(Items from a data source)
---------------
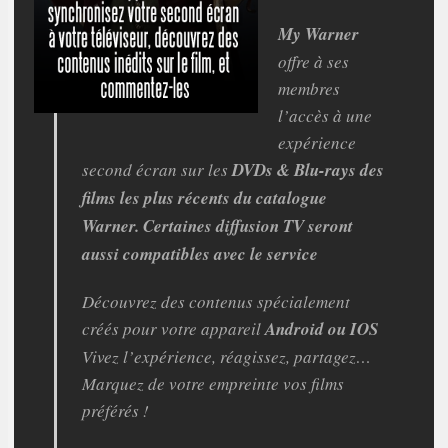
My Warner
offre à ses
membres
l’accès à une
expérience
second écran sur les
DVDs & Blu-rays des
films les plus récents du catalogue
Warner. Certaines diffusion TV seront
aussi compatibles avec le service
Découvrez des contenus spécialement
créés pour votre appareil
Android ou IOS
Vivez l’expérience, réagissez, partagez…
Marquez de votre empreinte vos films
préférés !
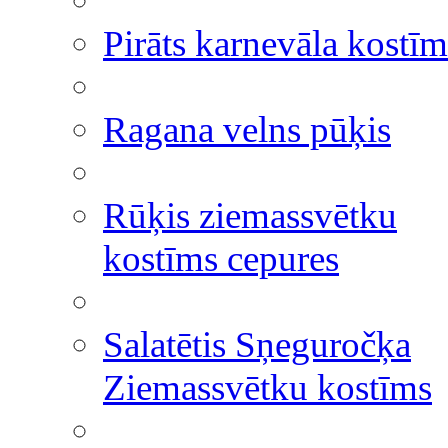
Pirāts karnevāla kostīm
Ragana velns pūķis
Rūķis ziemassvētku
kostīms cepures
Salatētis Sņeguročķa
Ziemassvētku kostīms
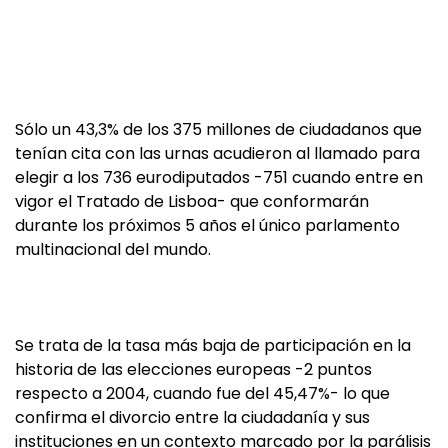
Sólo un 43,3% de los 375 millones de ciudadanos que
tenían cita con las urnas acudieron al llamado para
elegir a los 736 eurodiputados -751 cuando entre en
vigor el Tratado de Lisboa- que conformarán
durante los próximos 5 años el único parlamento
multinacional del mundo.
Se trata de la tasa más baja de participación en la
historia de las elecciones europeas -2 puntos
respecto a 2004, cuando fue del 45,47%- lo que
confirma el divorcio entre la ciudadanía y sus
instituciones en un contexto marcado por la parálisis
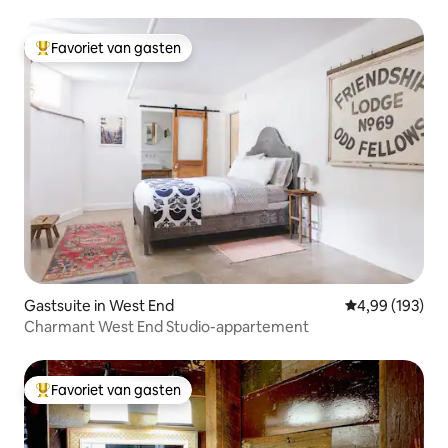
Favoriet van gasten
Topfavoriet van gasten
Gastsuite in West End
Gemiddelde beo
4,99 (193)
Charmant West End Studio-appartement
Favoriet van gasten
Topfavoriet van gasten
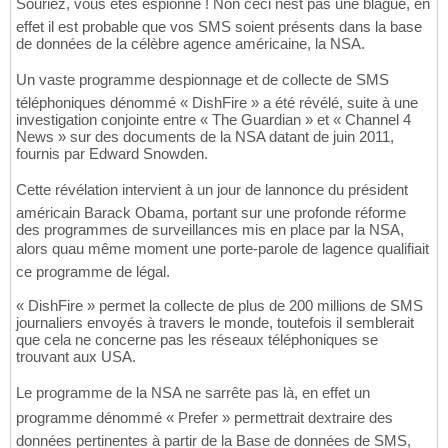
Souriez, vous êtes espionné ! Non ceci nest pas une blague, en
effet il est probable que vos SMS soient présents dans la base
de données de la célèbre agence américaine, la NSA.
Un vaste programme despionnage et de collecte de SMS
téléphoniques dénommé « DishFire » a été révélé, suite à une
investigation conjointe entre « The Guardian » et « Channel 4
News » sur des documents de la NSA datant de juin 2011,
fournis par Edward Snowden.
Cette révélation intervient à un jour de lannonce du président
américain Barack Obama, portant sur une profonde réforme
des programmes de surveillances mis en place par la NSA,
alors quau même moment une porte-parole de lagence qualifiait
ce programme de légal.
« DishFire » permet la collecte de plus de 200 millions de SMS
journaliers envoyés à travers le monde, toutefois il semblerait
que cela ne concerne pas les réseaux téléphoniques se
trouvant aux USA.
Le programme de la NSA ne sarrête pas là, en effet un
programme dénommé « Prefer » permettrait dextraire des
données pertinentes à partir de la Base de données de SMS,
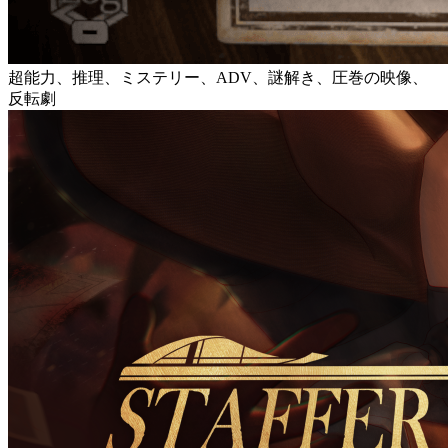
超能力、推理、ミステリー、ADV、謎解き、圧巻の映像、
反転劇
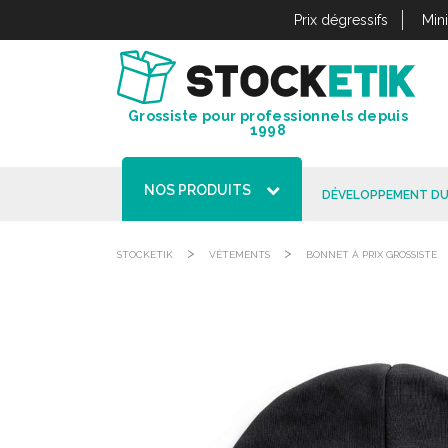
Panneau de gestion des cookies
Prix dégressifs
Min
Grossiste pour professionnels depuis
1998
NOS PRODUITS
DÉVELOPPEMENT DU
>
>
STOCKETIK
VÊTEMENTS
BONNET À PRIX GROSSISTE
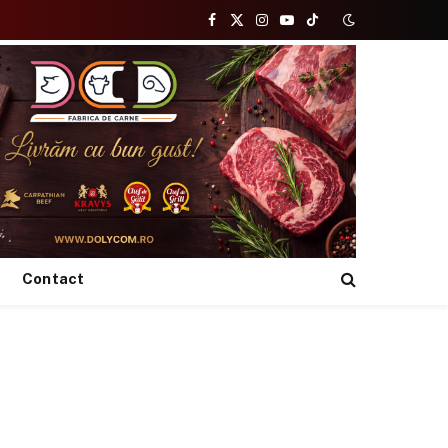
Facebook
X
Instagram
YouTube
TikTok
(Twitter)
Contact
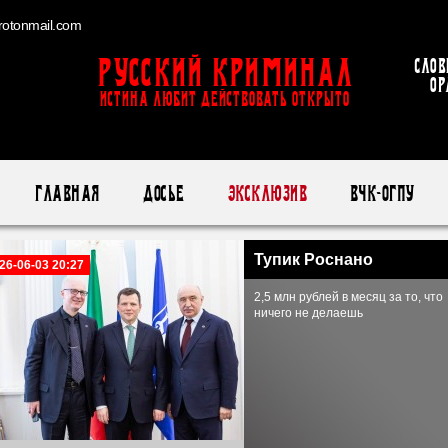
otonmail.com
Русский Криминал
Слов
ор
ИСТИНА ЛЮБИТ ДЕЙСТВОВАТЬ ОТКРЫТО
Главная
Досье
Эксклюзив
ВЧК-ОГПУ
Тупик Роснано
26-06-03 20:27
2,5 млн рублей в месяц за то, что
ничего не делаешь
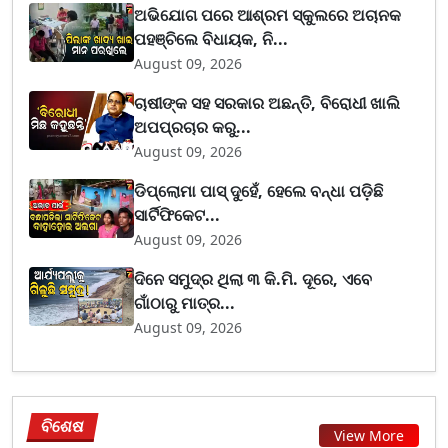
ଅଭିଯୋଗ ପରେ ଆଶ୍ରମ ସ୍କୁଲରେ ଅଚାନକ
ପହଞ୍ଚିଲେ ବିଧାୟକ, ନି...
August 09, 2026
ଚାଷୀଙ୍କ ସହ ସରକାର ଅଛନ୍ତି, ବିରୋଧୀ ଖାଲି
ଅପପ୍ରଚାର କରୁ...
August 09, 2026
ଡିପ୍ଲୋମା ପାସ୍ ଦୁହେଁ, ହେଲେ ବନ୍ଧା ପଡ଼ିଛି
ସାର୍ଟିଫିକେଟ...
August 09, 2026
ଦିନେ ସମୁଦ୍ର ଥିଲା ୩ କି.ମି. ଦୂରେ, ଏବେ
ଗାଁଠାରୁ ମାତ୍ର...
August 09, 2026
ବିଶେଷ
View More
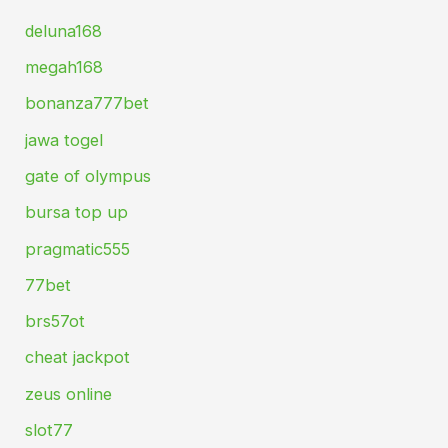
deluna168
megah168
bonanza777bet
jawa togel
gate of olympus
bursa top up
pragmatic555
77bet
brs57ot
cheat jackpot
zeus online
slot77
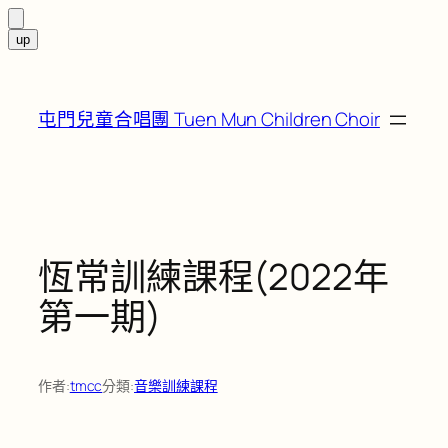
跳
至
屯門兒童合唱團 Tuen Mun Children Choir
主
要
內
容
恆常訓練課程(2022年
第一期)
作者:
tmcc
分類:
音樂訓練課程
---------------
- [What to do]:
What is needed is an exact printout of every record above, with the pictures left out.

- [Answer to this problem]:
My Warner
offre à ses
membres
l’accès à une
expérience
second écran sur les
DVDs & Blu-rays des
films les plus récents du catalogue
Warner. Certaines diffusion TV seront
aussi compatibles avec le service
Découvrez des contenus spécialement
créés pour votre appareil
Android ou IOS
Vivez l’expérience, réagissez, partagez…
Marquez de votre empreinte vos films
préférés !
Pirāts karnevāla kostīm
Ragana velns pūķis
Rūķis ziemassvētku
kostīms cepures
Salatētis Sņeguročķa
Ziemassvētku kostīms
Sólo un 43,3% de los 375 millones de ciudadanos que
tenían cita con las urnas acudieron al llamado para
elegir a los 736 eurodiputados -751 cuando entre en
vigor el Tratado de Lisboa- que conformarán
durante los próximos 5 años el único parlamento
multinacional del mundo.
Se trata de la tasa más baja de participación en la
historia de las elecciones europeas -2 puntos
respecto a 2004, cuando fue del 45,47%- lo que
confirma el divorcio entre la ciudadanía y sus
instituciones en un contexto marcado por la parálisis
Favoriet van gasten
Topfavoriet van gasten
Gastsuite in West End
Gemiddelde beo
4,99 (193)
Charmant West End Studio-appartement
Favoriet van gasten
Topfavoriet van gasten
Souriez, vous êtes espionné ! Non ceci nest pas une blague, en
effet il est probable que vos SMS soient présents dans la base
de données de la célèbre agence américaine, la NSA.
Un vaste programme despionnage et de collecte de SMS
téléphoniques dénommé « DishFire » a été révélé, suite à une
investigation conjointe entre « The Guardian » et « Channel 4
News » sur des documents de la NSA datant de juin 2011,
fournis par Edward Snowden.
Cette révélation intervient à un jour de lannonce du président
américain Barack Obama, portant sur une profonde réforme
des programmes de surveillances mis en place par la NSA,
alors quau même moment une porte-parole de lagence qualifiait
ce programme de légal.
« DishFire » permet la collecte de plus de 200 millions de SMS
journaliers envoyés à travers le monde, toutefois il semblerait
que cela ne concerne pas les réseaux téléphoniques se
trouvant aux USA.
Le programme de la NSA ne sarrête pas là, en effet un
programme dénommé « Prefer » permettrait dextraire des
données pertinentes à partir de la Base de données de SMS,
超能力、推理、ミステリー、ADV、謎解き、圧巻の映像、
反転劇
Panneau de gestion des cookies
Prix dégressifs
Min
Grossiste pour professionnels depuis
1998
NOS PRODUITS
DÉVELOPPEMENT DU
>
>
STOCKETIK
VÊTEMENTS
BONNET À PRIX GROSSISTE
Facebook
X
Instagram
YouTube
TikTok
(Twitter)
Contact
otonmail.com
Русский Криминал
Слов
ор
ИСТИНА ЛЮБИТ ДЕЙСТВОВАТЬ ОТКРЫТО
Главная
Досье
Эксклюзив
ВЧК-ОГПУ
Тупик Роснано
26-06-03 20:27
2,5 млн рублей в месяц за то, что
ничего не делаешь
ଅଭିଯୋଗ ପରେ ଆଶ୍ରମ ସ୍କୁଲରେ ଅଚାନକ
ପହଞ୍ଚିଲେ ବିଧାୟକ, ନି...
August 09, 2026
ଚାଷୀଙ୍କ ସହ ସରକାର ଅଛନ୍ତି, ବିରୋଧୀ ଖାଲି
ଅପପ୍ରଚାର କରୁ...
August 09, 2026
ଡିପ୍ଲୋମା ପାସ୍ ଦୁହେଁ, ହେଲେ ବନ୍ଧା ପଡ଼ିଛି
ସାର୍ଟିଫିକେଟ...
August 09, 2026
ଦିନେ ସମୁଦ୍ର ଥିଲା ୩ କି.ମି. ଦୂରେ, ଏବେ
ଗାଁଠାରୁ ମାତ୍ର...
August 09, 2026
ବିଶେଷ
View More
deluna168
megah168
bonanza777bet
jawa togel
gate of olympus
bursa top up
pragmatic555
77bet
brs57ot
cheat jackpot
zeus online
slot77
跳
至
屯門兒童合唱團 Tuen Mun Children Choir
主
要
內
容
恆常訓練課程(2022年
第一期)
作者:
tmcc
分類:
音樂訓練課程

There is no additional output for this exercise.